Second, to be a laborer means we need to do the same work that Jesus did. Healing stories make up 38% of the Gospels, that’s a big part of the business! So, yes, being part of the family business means curing the sick and driving out demons. That might seem intimidating, but the reality is that we have that authority by virtue of our baptism. Just as Jesus “gave them authority” to do His work, we also receive this authority at our baptism. This is very important.
When we baptize children here at Nativity, we give all of the kids this little stole. (We have one baptism tonight after Mass, and three more next weekend.) I’ve never seen this before coming here honestly, usually I’ve seen white garments that look more like bibs, but at Nativity we have stoles, and to me it is symbolic of our baptismal identity when we are baptized as priest, prophet and king. There is authority in that identity.
Lest we doubt our identity and our God given authority, I want to remind you of what it says at the end of the Gospel of Mark, before the Ascension Jesus says, “Go into the whole world and proclaim the gospel to every creature. These signs will accompany those who believe: in my name they will drive out demons, they will speak new languages. They will pick up serpents [with their hands], and if they drink any deadly thing, it will not harm them. They will lay hands on the sick, and they will recover.”
Those who believe, not just ordained priests, it’s all vocations. So as believers, we have this authority to do the work that our Father does. Authority is important in a family business, right? The Boss has authority. The Boss delegates authority as necessary. We have been delegated this authority, we just have to go and use it. I’ve only realized this myself in the last two years, but it has become increasingly a bigger part of my ministry.
Two weekends ago I was helping put on a Healing Mission in Tama at my home parish. We are doing this now with just a group of priests from the diocese, eight of us, and it has been great, but still, lay people are involved, helping pray over people, and we see the Holy Spirit work powerfully, providing healing after healing, and it is beautiful.
And when people experience this, they are drawn deeper into relationship with God, and that is the main thing - it isn’t the healings, although those are great - it is the deepening of the faith. So at these healing missions, one of the first things we stress is people’s identity as beloved Sons and Daughters, and then from there they can realize healing and then live out of the authority granted by God.
Listen again to the end of our first reading, it said, “Therefore, if you hearken to my voice and keep my covenant, you shall be my special possession, dearer to me than all other people, though all the earth is mine. You shall be to me a kingdom of priests, a holy nation.”
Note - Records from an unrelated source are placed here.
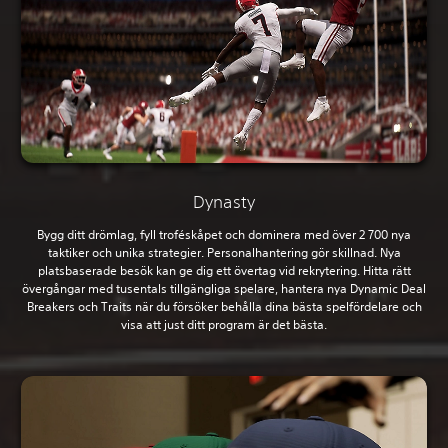
Dynasty
Bygg ditt drömlag, fyll troféskåpet och dominera med över 2 700 nya
taktiker och unika strategier. Personalhantering gör skillnad. Nya
platsbaserade besök kan ge dig ett övertag vid rekrytering. Hitta rätt
övergångar med tusentals tillgängliga spelare, hantera nya Dynamic Deal
Breakers och Traits när du försöker behålla dina bästa spelfördelare och
visa att just ditt program är det bästa.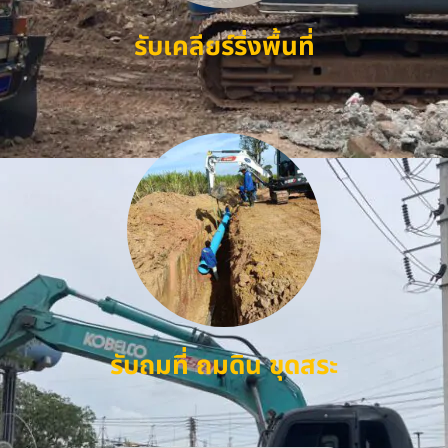
รับเคลียร์ริ่งพื้นที่
รับถมที่ ถมดิน ขุดสระ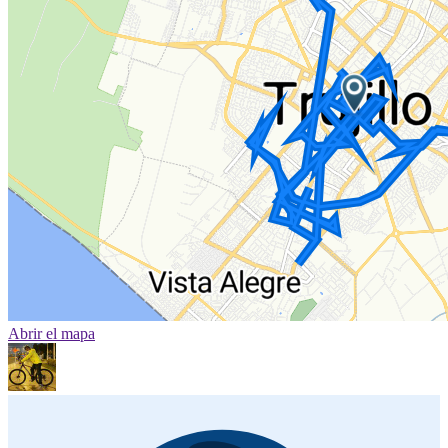
Abrir el mapa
We are living in the new covenant. We are dearer to God than all other people, even though He created them all and is Father to them all, we are dearer to Him because we listen to Him and keep His covenant. I am a priest in the ministerial sense, but we are all priests in the common sense, we have this authority to do His work, to work in the family business and help heal and save others.
It’s so amazing if you think about it! I am committed to this healing ministry so much that I just hired Serena Feisinger to help me with it - as you might have seen in the bulletin, that will be a big part of her job here. Also my Deacon Dad drives two hours every Wednesday night to pray with people for healing, frequently staying to pray with people more on Thursday mornings.
I believe all Churches should be places where people can find healing - I know that people already are here at Nativity - I pray that everyone here will understand their identity as Sons and Daughters, find healing through their experience of the Holy Spirit, and then will use their authority for the good of our family business.